Auf unserem Bauernhof gab es viele Tiere. Hühner, Enten, Schweine, Gänse, Hasen und auch Grosstiere wie Kühe und Pferde. Mit allen war ich bestens vertraut, aber in der Großstadt zu leben, war mir fremd. Kein Auslauf, keine Freiheit, keine eigenen Entscheidungen zu treffen, war mir nicht in die Wiege gelegt, und auch nicht von meiner Mutter beigebracht worden. Meine Erziehung zur Selbständigkeit hatte mich gelehrt, für alle meine Entscheidungen die Verantwortung zu tragen. Da ich aber von dem kleinen Mädchen, deren vielbeschäftigte Eltern sich wenig um sie kümmerten, nur als Spielobjekt angesehen und behandelt wurde und ihr Interesse an mir nach kurzer Zeit deutlich nachließ, riss ich eines Tages aus, als die Wohnungstüre offen stand und niemand auf mich aufpasste. Ich war damals ca. 2 Menschenjahre, also so 22 bis 23 Katzenjahre alt, und war vorerst mal froh, in Freiheit leben zu können. Die Parks der Umgebung waren meine Welt. Ich ging auf Futtersuche, und meine Schnelligkeit war mit deiner vergleichbar. Ich war aber auch schlau genug, in den von Menschen betitelten „Schanigärten“ um Futter zu betteln. Oft boten mir die dort sitzenden und speisenden Menschen gutes Fressen an, aber so gute und schmackhafte Sachen, wie sie dir dein Herrchen immer gegeben hatte, bekam ich natürlich nie.

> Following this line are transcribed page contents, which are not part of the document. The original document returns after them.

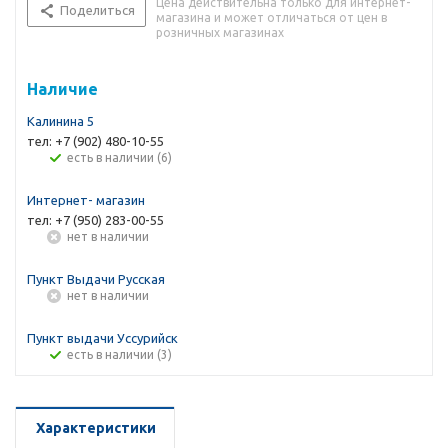
Цена действительна только для интернет-
Поделиться
магазина и может отличаться от цен в
розничных магазинах
Наличие
Калинина 5
тел: +7 (902) 480-10-55
Есть в наличии (6)
Интернет- магазин
тел: +7 (950) 283-00-55
Нет в наличии
Пункт Выдачи Русская
Нет в наличии
Пункт выдачи Уссурийск
Есть в наличии (3)
Характеристики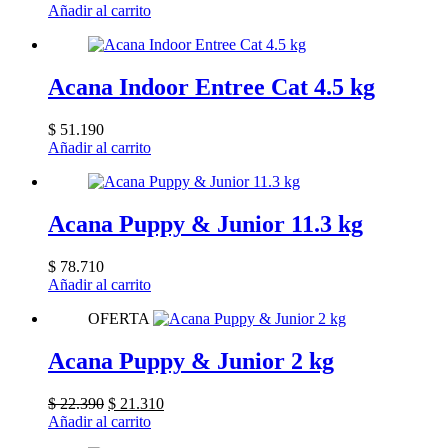
Añadir al carrito
Acana Indoor Entree Cat 4.5 kg
$
51.190
Añadir al carrito
Acana Puppy & Junior 11.3 kg
$
78.710
Añadir al carrito
OFERTA
Acana Puppy & Junior 2 kg
El
El
$
22.390
$
21.310
precio
precio
Añadir al carrito
original
actual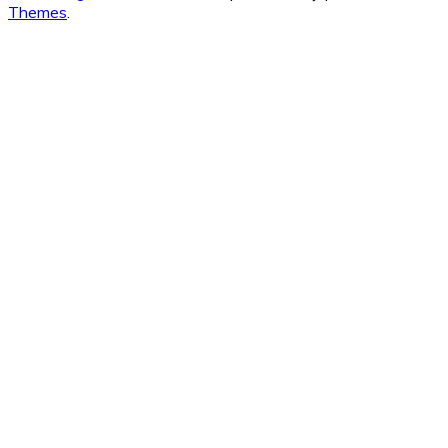
Themes
.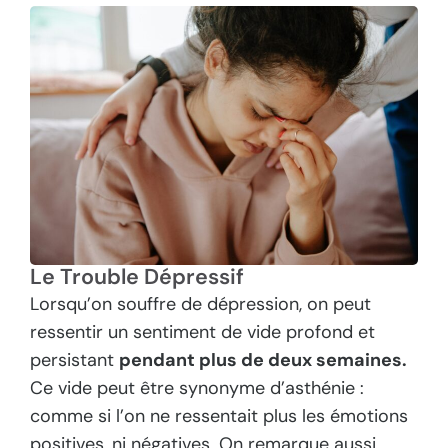
Le Trouble Dépressif
Lorsqu’on souffre de dépression, on peut
ressentir un sentiment de vide profond et
persistant
pendant plus de deux semaines.
Ce vide peut être synonyme d’asthénie :
comme si l’on ne ressentait plus les émotions
positives, ni négatives. On remarque aussi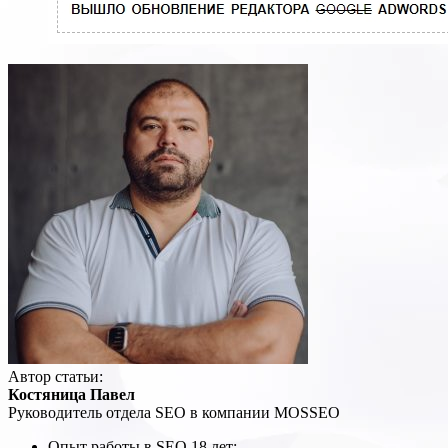
Автор статьи:
Костяница Павел
Руководитель отдела SEO в компании MOSSEO
Опыт работы в SEO 18 лет;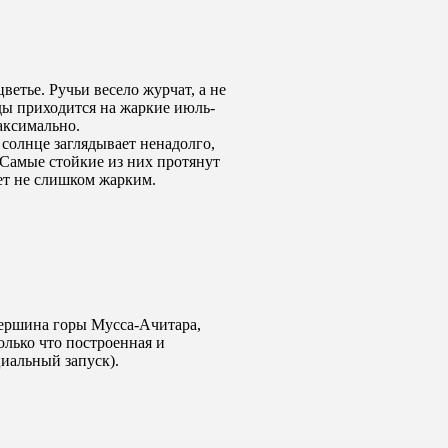
ветье. Ручьи весело журчат, а не
ды приходится на жаркие июль-
максимально.
 солнце заглядывает ненадолго,
 Самые стойкие из них протянут
дет не слишком жарким.
вершина горы Мусса-Ачитара,
олько что построенная и
циальный запуск).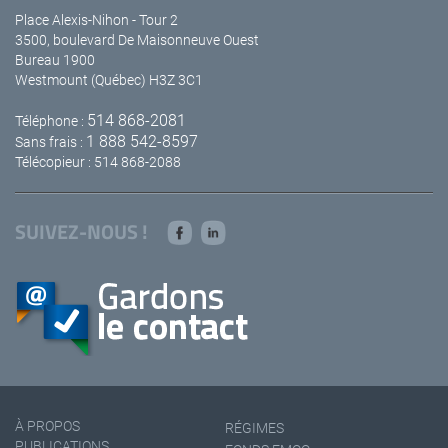
Place Alexis-Nihon - Tour 2
3500, boulevard De Maisonneuve Ouest
Bureau 1900
Westmount (Québec) H3Z 3C1
514 868-2081
Téléphone :
1 888 542-8597
Sans frais :
Télécopieur : 514 868-2088
SUIVEZ-NOUS !
À PROPOS
RÉGIMES
PUBLICATIONS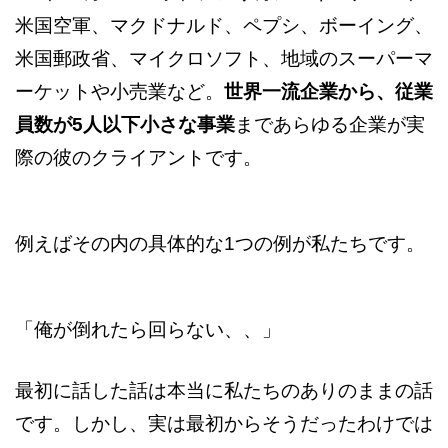
米国空軍、マクドナルド、ペプシ、ボーイング、
米国郵政省、マイクロソフト、地域のスーパーマ
ーケットや小売業など。
世界一流企業から、従業
員数が5人以下小さな事業
まであらゆる企業が実
際の彼のクライアントです。
例えばその内の具体的な1つの例が私たちです。
「俺が倒れたら回らない、、」
最初に話した話は本当に私たちのありのままの話
です。しかし、実は最初からそうだったわけでは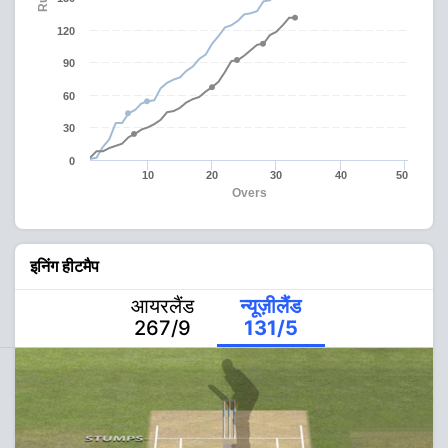
120
90
60
30
0
10
20
30
40
50
Overs
इनिंग हीटमैप
आयरलैंड
न्यूज़ीलैंड
267/9
131/5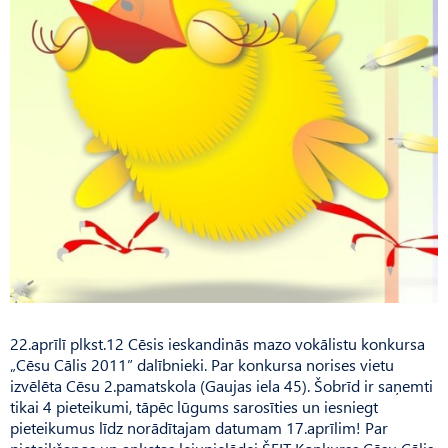
22.aprīlī plkst.12 Cēsis ieskandinās mazo vokālistu konkursa
„Cēsu Cālis 2011” dalībnieki. Par konkursa norises vietu
izvēlēta Cēsu 2.pamatskola (Gaujas iela 45). Šobrīd ir saņemti
tikai 4 pieteikumi, tāpēc lūgums sarosīties un iesniegt
pieteikumus līdz norādītajam datumam 17.aprīlim! Par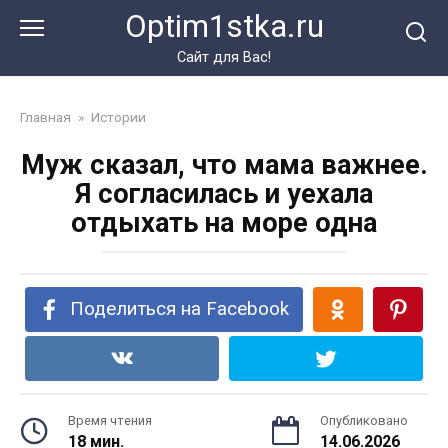
Перейти
Optim1stka.ru
к
контенту
Сайт для Вас!
Главная
»
Истории
Муж сказал, что мама важнее.
Я согласилась и уехала
отдыхать на море одна
Поделиться на Facebook
Время чтения
Опубликовано
18 мин.
14.06.2026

Und so blieb mein Lebensraum der Park, hier hatte ich meine Freiheit, die ich über alles schätze. In diesem Fall sind wir beide wohl unterschiedlich. Dass ich dich dann hier als meinen Katzenkumpel getroffen habe und wir uns jetzt so gut verstehen, war für mich ein Geschenk. Später, im fortgeschrittenen Leben, würde ich vielleicht auch ein fixes Plätzchen diesem meinem jetzigen Leben vorziehen.“
Sprach‘s und schlief ein. Tief und fest ruhte Kaunos Körper in dem weichen Polster auf dem Sessel, der jetzt sein Schlafplatz zu werden schien. Seine Wunde an der Vorderpfote war schon verheilt, und seine kleine Katzenseele war auf dem besten Weg, ganz zu genesen.
Ich blickte Kauno, meinen Katzenfreund, lange an. Er war wirklich anders als ich, und ich konnte nicht ganz verstehen, wie er mit seinem unsteten Leben zurecht kommen konnte….aber ich musste ja nicht alles verstehen; es genügte, wenn ich sah, dass er glücklich war.